WEDNESDAY, Feb. 27, 2019 (HealthDay News) — From 2013 to 2017, the rate of receiving a take-home opioid prescription remained stable after pediatric outpatient surgery as did the dose prescribed, but the maximum take-home dose declined, according to a study recently published in Pain Medicine.

Gabrielle C. Donohoe, from the Children’s Hospital of Philadelphia, and colleagues conducted a retrospective analysis of a deidentified database to examine trends in opioid prescribing for home use after pediatric outpatient surgery. Data were included for 65,190 encounters of pediatric outpatient surgeries from 2013 to 2017.

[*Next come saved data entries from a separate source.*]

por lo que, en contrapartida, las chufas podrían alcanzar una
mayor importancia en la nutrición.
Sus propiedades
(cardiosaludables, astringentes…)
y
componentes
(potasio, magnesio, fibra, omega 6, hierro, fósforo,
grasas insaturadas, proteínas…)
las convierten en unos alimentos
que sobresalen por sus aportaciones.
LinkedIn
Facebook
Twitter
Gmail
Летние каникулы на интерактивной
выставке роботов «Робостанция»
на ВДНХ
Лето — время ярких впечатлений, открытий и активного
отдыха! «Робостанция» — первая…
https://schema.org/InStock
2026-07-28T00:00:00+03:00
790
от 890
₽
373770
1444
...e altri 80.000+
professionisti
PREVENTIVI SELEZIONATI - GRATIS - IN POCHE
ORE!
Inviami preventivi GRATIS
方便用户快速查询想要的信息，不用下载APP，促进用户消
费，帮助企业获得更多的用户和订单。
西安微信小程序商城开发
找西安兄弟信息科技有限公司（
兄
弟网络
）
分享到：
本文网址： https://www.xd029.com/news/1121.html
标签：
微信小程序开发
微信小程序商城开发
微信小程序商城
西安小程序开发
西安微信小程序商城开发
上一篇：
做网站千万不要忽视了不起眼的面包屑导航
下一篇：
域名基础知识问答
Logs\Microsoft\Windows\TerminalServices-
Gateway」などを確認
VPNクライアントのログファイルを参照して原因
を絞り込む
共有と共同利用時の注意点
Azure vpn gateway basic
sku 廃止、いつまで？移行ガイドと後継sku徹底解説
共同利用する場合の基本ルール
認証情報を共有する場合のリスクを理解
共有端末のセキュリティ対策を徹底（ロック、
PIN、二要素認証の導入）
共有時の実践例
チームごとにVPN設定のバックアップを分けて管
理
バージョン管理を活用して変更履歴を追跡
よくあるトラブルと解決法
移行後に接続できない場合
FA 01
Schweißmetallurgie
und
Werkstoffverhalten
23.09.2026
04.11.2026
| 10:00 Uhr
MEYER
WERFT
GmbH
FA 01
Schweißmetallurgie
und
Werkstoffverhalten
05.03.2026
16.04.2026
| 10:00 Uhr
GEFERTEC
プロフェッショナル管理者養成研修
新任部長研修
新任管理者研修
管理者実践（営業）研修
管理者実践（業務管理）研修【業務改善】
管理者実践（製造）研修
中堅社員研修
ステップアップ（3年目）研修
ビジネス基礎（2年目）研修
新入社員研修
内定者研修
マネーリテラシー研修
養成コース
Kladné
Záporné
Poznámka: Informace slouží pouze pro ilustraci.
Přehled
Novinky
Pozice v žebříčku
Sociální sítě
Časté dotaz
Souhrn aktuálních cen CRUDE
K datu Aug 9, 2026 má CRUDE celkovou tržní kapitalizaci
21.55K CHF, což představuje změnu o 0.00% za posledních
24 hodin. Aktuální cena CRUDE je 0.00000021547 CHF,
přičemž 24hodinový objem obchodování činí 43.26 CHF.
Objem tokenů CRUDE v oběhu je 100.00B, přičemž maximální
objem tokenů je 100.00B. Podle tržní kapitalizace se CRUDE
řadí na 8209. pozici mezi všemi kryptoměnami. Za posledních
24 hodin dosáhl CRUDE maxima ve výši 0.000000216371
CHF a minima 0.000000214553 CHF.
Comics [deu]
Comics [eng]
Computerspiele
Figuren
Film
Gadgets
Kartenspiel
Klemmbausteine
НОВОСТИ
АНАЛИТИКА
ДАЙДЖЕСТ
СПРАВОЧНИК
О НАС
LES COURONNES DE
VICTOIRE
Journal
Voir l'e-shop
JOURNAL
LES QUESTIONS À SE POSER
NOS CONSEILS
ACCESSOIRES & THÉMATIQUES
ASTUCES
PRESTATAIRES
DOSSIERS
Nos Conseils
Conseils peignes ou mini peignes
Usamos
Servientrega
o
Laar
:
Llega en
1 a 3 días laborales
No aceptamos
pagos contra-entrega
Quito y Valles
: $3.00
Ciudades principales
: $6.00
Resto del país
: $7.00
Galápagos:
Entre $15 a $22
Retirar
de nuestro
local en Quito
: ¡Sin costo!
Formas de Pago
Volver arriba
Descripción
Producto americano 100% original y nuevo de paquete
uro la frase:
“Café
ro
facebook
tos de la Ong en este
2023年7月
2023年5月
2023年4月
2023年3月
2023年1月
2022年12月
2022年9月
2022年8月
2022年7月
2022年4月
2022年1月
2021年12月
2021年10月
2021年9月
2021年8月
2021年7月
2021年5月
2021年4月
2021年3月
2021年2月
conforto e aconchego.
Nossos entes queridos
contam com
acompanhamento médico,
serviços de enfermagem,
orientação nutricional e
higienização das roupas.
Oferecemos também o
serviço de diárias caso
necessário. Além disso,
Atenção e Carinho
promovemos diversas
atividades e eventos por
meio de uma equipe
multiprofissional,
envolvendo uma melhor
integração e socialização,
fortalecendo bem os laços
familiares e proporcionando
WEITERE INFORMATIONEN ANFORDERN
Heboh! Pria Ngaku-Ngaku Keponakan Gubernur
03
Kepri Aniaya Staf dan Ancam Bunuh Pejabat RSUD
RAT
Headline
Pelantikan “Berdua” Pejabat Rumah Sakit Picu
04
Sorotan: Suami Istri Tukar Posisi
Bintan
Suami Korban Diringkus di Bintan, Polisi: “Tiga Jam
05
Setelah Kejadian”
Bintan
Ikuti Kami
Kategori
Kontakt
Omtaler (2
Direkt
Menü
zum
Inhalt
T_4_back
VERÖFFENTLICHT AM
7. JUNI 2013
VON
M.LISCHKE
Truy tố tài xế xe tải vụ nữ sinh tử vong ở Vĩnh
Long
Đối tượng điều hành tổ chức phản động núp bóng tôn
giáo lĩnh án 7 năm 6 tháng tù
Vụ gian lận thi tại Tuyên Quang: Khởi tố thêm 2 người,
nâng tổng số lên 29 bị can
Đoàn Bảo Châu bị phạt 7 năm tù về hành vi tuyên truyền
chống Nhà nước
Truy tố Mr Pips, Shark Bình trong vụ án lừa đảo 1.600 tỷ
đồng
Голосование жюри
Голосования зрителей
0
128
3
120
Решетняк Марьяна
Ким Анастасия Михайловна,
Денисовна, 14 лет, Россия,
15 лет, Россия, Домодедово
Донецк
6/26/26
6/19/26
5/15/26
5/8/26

The researchers found that between 2013 and 2017, there was variation in the incidence rate of receiving a take-home opioid prescription at discharge from 18 to 21 percent, with no clear directional trend. Among patients prescribed opioids, from 2013 to 2017, there was a steady decrease in the maximum available take-home dose. A decrease in the number of doses prescribed (duration of treatment) and, starting in 2015, a decrease in the amount per dose accounted for this decline. Girls were more likely than boys to receive opioids, as were those with public versus private insurance. Patients who did not disclose their ethnicity and those of ethnic minority versus whites were more likely to have opioid prescribing.

“The trends we saw in our study are reassuring,” a coauthor said in a statement. “However, we are concerned about the bias we found in prescribing trends.”